Historically, Canada unjustly convicted and imposed criminal records on individuals for engaging in consensual sexual activity between same-sex partners that would be lawful today.
On November 28, 2017, the Government of Canada introduced legislation – Bill C-66, the Expungement of Historically Unjust Convictions Act– to put into place an expungement process to permanently destroy the records of these unjust convictions.
Convictions under the Criminal Code, as well as convictions under the National Defence Act, will be eligible for permanent destruction.
Who can apply
Individuals convicted of an offence listed in the legislation are eligible to submit an application to the Parole Board of Canada. The full list of offences can be found on the Parliament of Canada’s LEGISInfo website.
If the individual is deceased, an appropriate representative such as a close family member, common law partner, or trustee, can apply on their behalf.
Eligibility criteria and application process
The Parole Board of Canada will begin accepting applications once the legislation has received Royal Assent.
There will be no cost for an individual to apply to have their record destroyed.

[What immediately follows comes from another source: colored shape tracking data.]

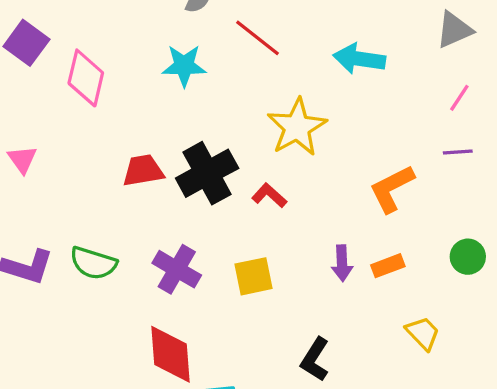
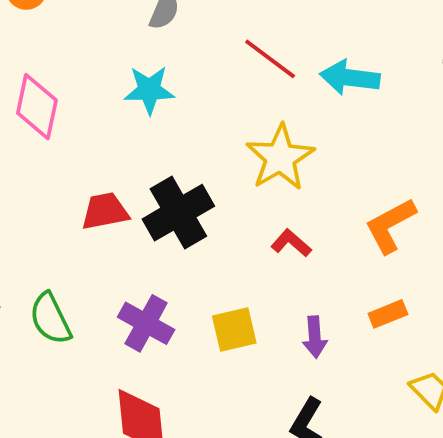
red line: (257, 38) -> (270, 59), moved
red L-shape: (269, 195) -> (291, 243), moved
green semicircle: (93, 263) -> (50, 319), turned 48
purple arrow: (342, 263) -> (315, 337), moved

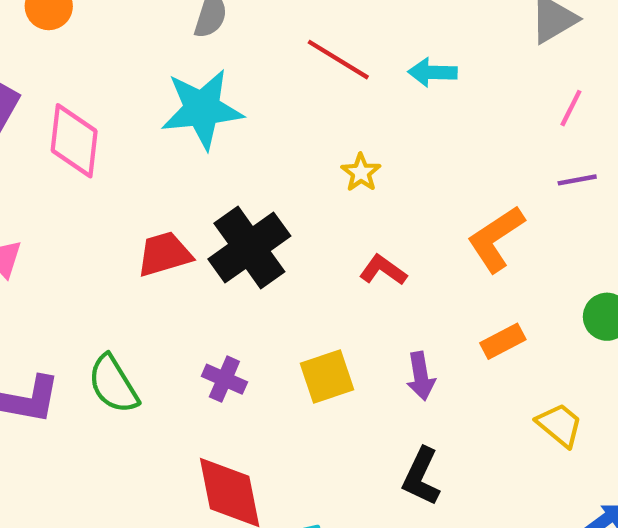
cyan arrow: (350, 78) -> (432, 72), size x0.7
cyan star: (149, 90) -> (202, 109), size x1.4
yellow star: (280, 158) -> (361, 173), size x0.5
purple cross: (146, 323) -> (224, 379), size x0.7

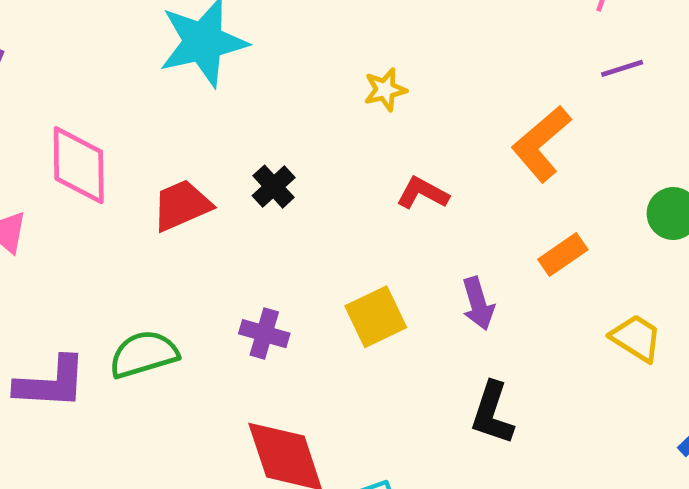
pink diamond: (74, 141) -> (79, 165), moved
yellow star: (361, 173) -> (385, 90), turned 30
black cross: (249, 247) -> (274, 187), size x0.5
green semicircle: (113, 384) -> (144, 354), turned 112

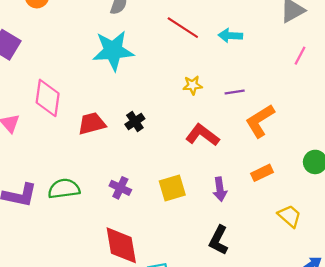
purple line: (622, 68) -> (235, 92), moved
red L-shape: (423, 193) -> (202, 135), size x1.4

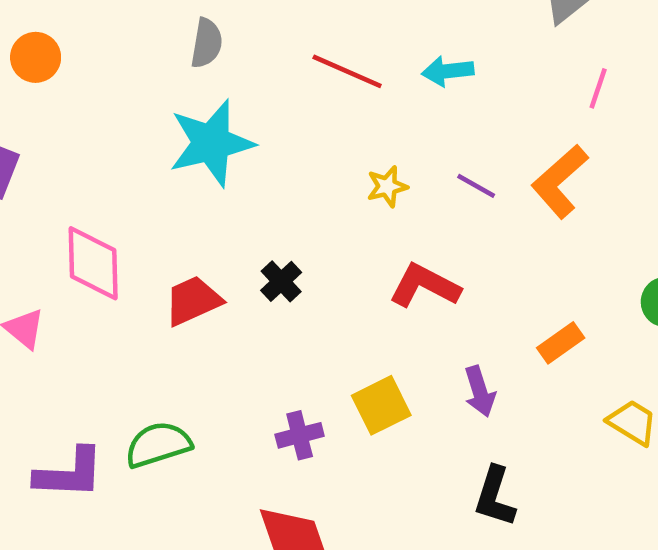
purple line: (235, 92) -> (476, 186), turned 48
orange L-shape: (260, 121) -> (560, 181), moved
purple cross: (120, 188) -> (300, 435), moved, turned -30

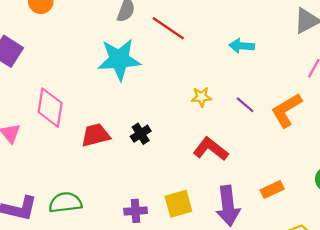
red line: (347, 71) -> (168, 28), moved
purple arrow: (480, 391) -> (228, 206), size x1.6

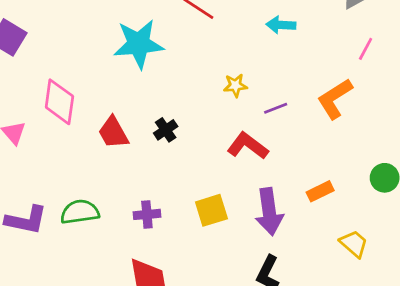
purple line: (245, 105) -> (276, 108), moved, turned -60
red trapezoid: (96, 135) -> (113, 133), turned -104
purple cross: (136, 211) -> (147, 214), moved

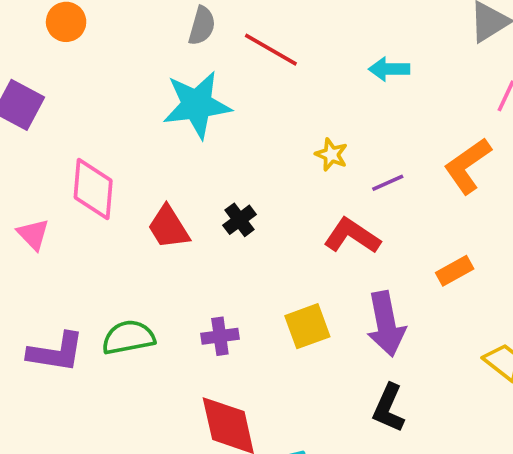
yellow star: (235, 85) -> (331, 155), turned 30
orange rectangle: (320, 191) -> (455, 271), moved

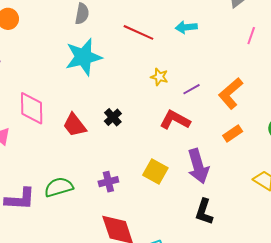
red line: (271, 50) -> (138, 32), moved
orange L-shape: (467, 166) -> (231, 93), moved
yellow square: (307, 326) -> (155, 172), turned -35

Applicants will need to provide evidence that the conviction meets certain criteria. For some offences, required evidence could include proof that all people involved in the sexual activity had consented and were at least 16 years old or subject to a ‘close-in-age’ defence under the Criminal Code. Given the historical nature of the offences, sworn statements may be accepted as evidence if applicants have demonstrated that court or police records are not available.
Destruction of records
If the Parole Board of Canada orders the expungement, the Royal Canadian Mounted Police will destroy any record of the conviction in its custody and will notify other federal departments or agencies that may have records of the conviction to do the same.